Task objective: Starting from the top of the entries below and ending with the line containing "annual maintenance plans", restate every line word for word, pictures omitted.

[Transcribed page contents]
^^^^^^^^^^^^^^^^

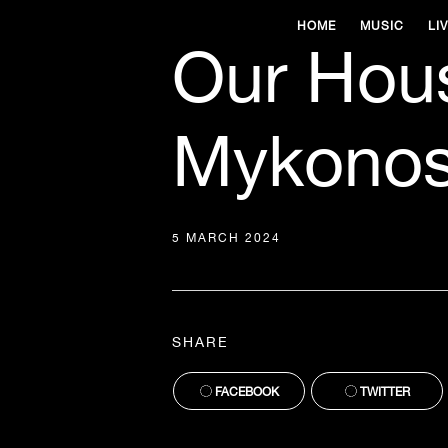
HOME
MUSIC
LI
Our Hou
Mykonos
5 MARCH 2024
SHARE
FACEBOOK
TWITTER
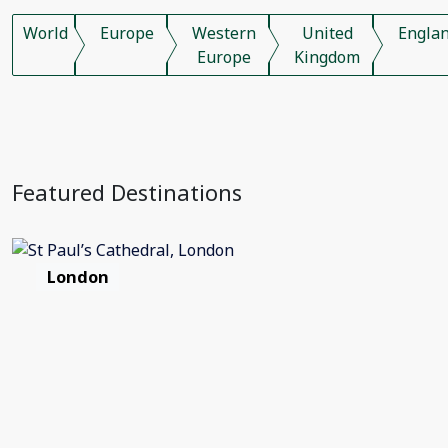
World
Europe
Western
United
Engla
Europe
Kingdom
Featured Destinations
London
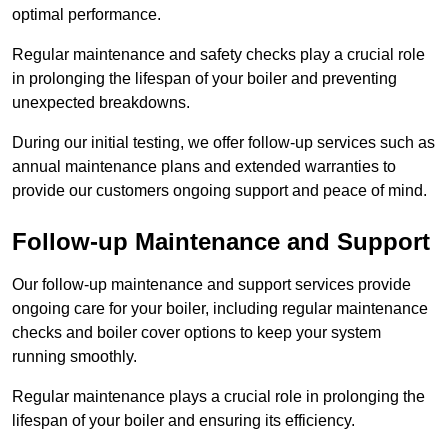
optimal performance.
Regular maintenance and safety checks play a crucial role
in prolonging the lifespan of your boiler and preventing
unexpected breakdowns.
During our initial testing, we offer follow-up services such as
annual maintenance plans and extended warranties to
provide our customers ongoing support and peace of mind.
Follow-up Maintenance and Support
Our follow-up maintenance and support services provide
ongoing care for your boiler, including regular maintenance
checks and boiler cover options to keep your system
running smoothly.
Regular maintenance plays a crucial role in prolonging the
lifespan of your boiler and ensuring its efficiency.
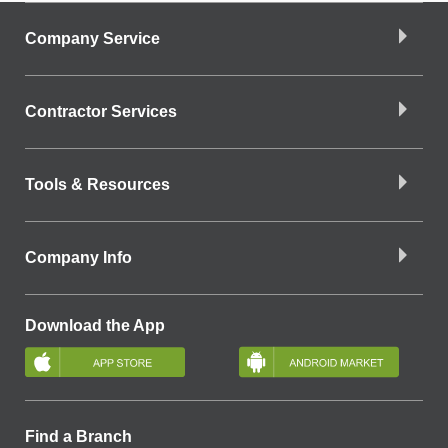
Company Service
Contractor Services
Tools & Resources
Company Info
Download the App
Find a Branch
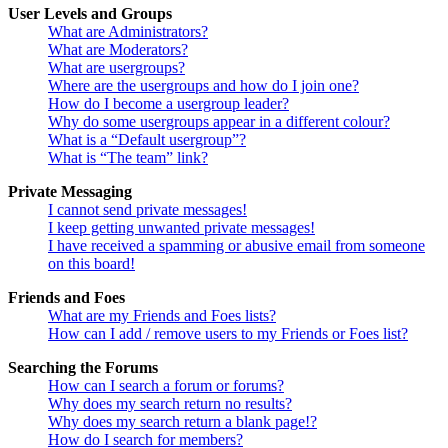
User Levels and Groups
What are Administrators?
What are Moderators?
What are usergroups?
Where are the usergroups and how do I join one?
How do I become a usergroup leader?
Why do some usergroups appear in a different colour?
What is a “Default usergroup”?
What is “The team” link?
Private Messaging
I cannot send private messages!
I keep getting unwanted private messages!
I have received a spamming or abusive email from someone
on this board!
Friends and Foes
What are my Friends and Foes lists?
How can I add / remove users to my Friends or Foes list?
Searching the Forums
How can I search a forum or forums?
Why does my search return no results?
Why does my search return a blank page!?
How do I search for members?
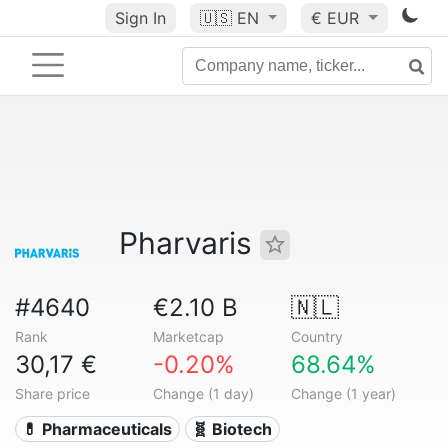
Sign In
🇺🇸
EN
€ EUR
Pharvaris
#4640
€2.10 B
🇳🇱
Rank
Marketcap
Country
30,17 €
-0.20%
68.64%
Share price
Change (1 day)
Change (1 year)
💊 Pharmaceuticals
🧬 Biotech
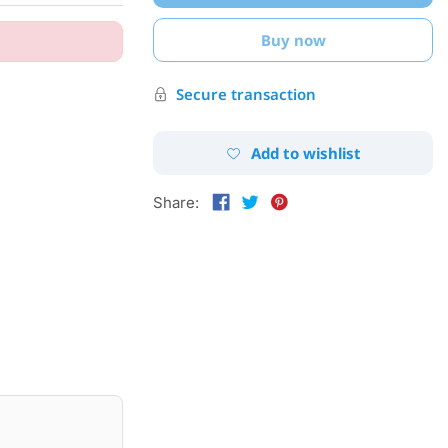
Buy now
Secure transaction
Add to wishlist
Share:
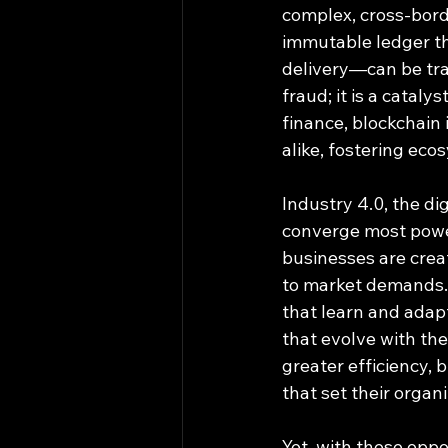
complex, cross-bord
immutable ledger th
delivery—can be trac
fraud; it is a cataly
finance, blockchain 
alike, fostering eco
Industry 4.0, the di
converge most powerf
businesses are creat
to market demands. 
that learn and adapt
that evolve with the
greater efficiency, b
that set their organ
Yet, with these oppo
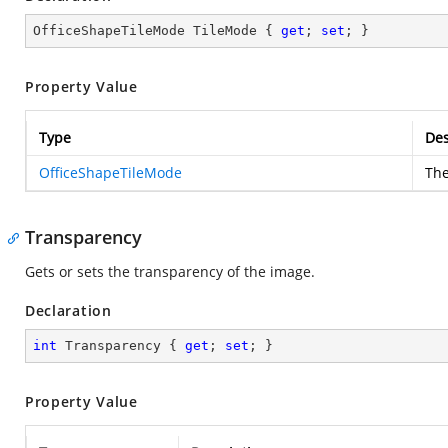
OfficeShapeTileMode TileMode { 
get
; 
set
; }
Property Value
Type
Des
OfficeShapeTileMode
The
Transparency
Gets or sets the transparency of the image.
Declaration
int
 Transparency { 
get
; 
set
; }
Property Value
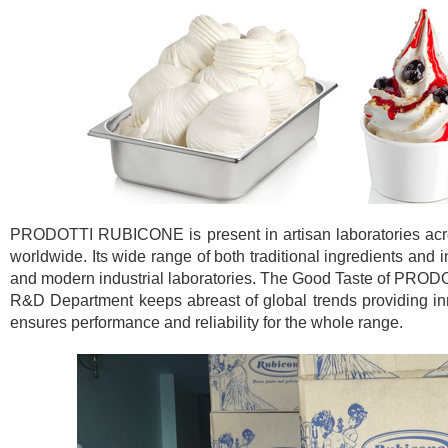
PRODOTTI RUBICONE is present in artisan laboratories across
worldwide. Its wide range of both traditional ingredients and 
and modern industrial laboratories. The Good Taste of PROD
R&D Department keeps abreast of global trends providing inno
ensures performance and reliability for the whole range.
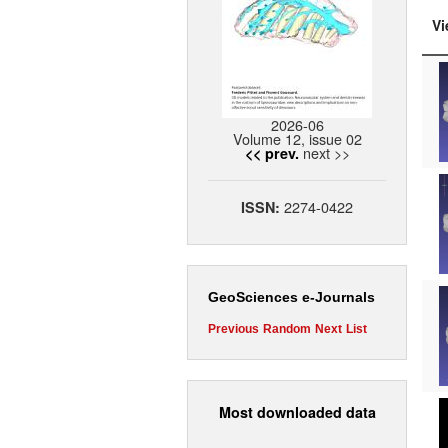
Vi
2026-06
Volume 12, issue 02
next >>
<< prev.
2274-0422
ISSN:
GeoSciences e-Journals
Previous
Random
Next
List
Most downloaded data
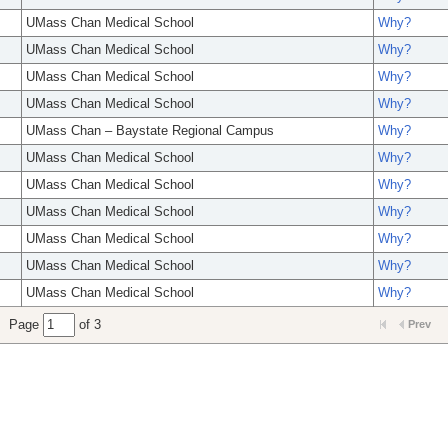
UMass Chan Medical School
Why?
UMass Chan Medical School
Why?
UMass Chan Medical School
Why?
UMass Chan Medical School
Why?
UMass Chan – Baystate Regional Campus
Why?
UMass Chan Medical School
Why?
UMass Chan Medical School
Why?
UMass Chan Medical School
Why?
UMass Chan Medical School
Why?
UMass Chan Medical School
Why?
UMass Chan Medical School
Why?
Page
of 3
Prev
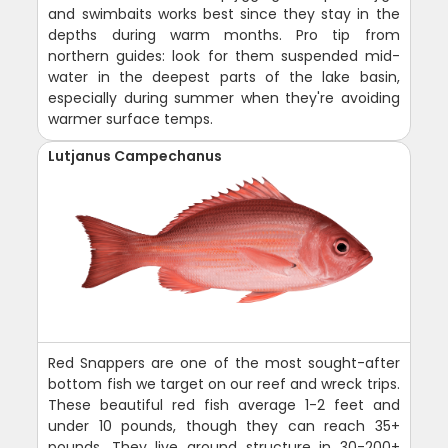
and swimbaits works best since they stay in the
depths during warm months. Pro tip from
northern guides: look for them suspended mid-
water in the deepest parts of the lake basin,
especially during summer when they're avoiding
warmer surface temps.
Lutjanus Campechanus
Red Snappers are one of the most sought-after
bottom fish we target on our reef and wreck trips.
These beautiful red fish average 1-2 feet and
under 10 pounds, though they can reach 35+
pounds. They live around structure in 30-200+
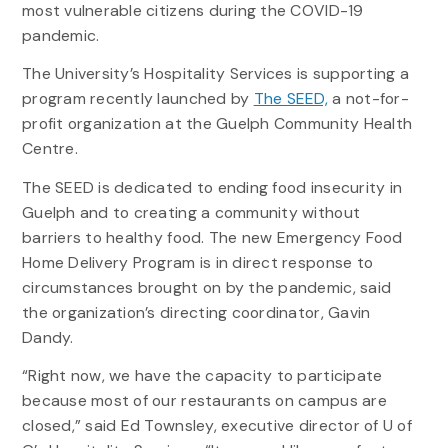
most vulnerable citizens during the COVID-19
pandemic.
The University’s Hospitality Services is supporting a
program recently launched by
The SEED,
a not-for-
profit organization at the Guelph Community Health
Centre.
The SEED is dedicated to ending food insecurity in
Guelph and to creating a community without
barriers to healthy food. The new Emergency Food
Home Delivery Program is in direct response to
circumstances brought on by the pandemic, said
the organization’s directing coordinator, Gavin
Dandy.
“Right now, we have the capacity to participate
because most of our restaurants on campus are
closed,” said Ed Townsley, executive director of U of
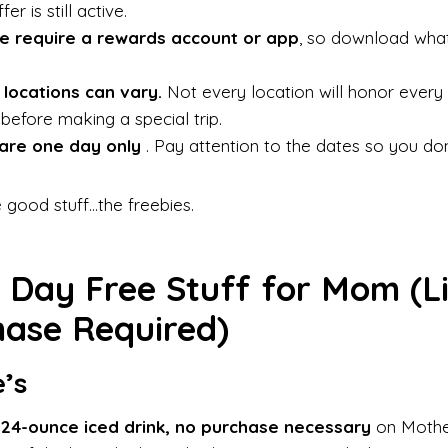
er is still active.
e require a rewards account or app
, so download wha
 locations can vary.
Not every location will honor every d
 before making a special trip.
are one day only
. Pay attention to the dates so you don
he good stuff…the freebies.
 Day Free Stuff for Mom (Li
ase Required)
’s
 24-ounce iced drink, no purchase necessary
on Mother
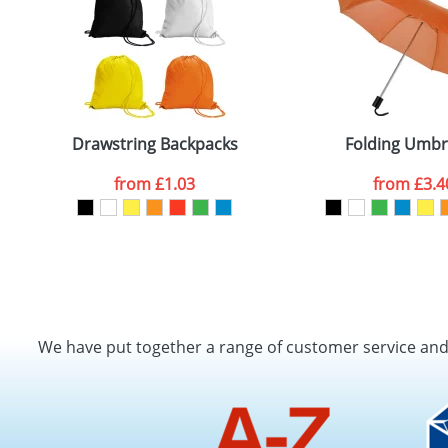
Drawstring Backpacks
Folding Umbr
from
£1.03
from
£3.4
We have put together a range of customer service an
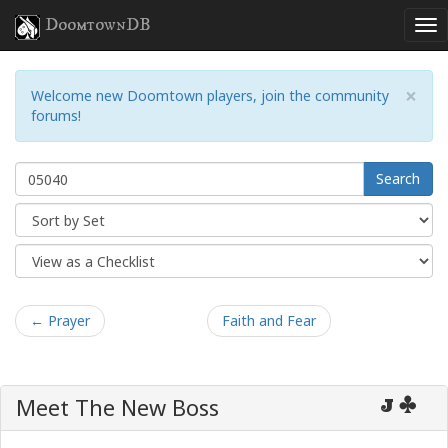
DoomtownDB
×
Welcome new Doomtown players, join the community
forums!
Search
← Prayer
Faith and Fear
Meet The New Boss
J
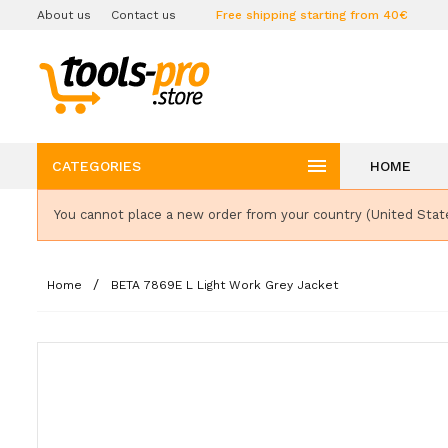
About us
Contact us
Free shipping starting from 40€

CATEGORIES
HOME
You cannot place a new order from your country (United Stat
Home
BETA 7869E L Light Work Grey Jacket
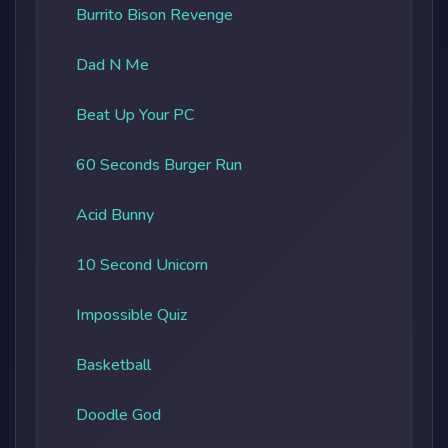
Burrito Bison Revenge
Dad N Me
Beat Up Your PC
60 Seconds Burger Run
Acid Bunny
10 Second Unicorn
Impossible Quiz
Basketball
Doodle God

^^^^^^^^^^^^^^^^

Output for this exercise:
HOME
MUSIC
LI
Our Hou
Mykonos
5 MARCH 2024
SHARE
FACEBOOK
TWITTER
World
Europe
Western
United
Engla
Europe
Kingdom
Featured Destinations
London
optimal performance.
Regular maintenance and safety checks play a crucial role
in prolonging the lifespan of your boiler and preventing
unexpected breakdowns.
During our initial testing, we offer follow-up services such as
annual maintenance plans and extended warranties to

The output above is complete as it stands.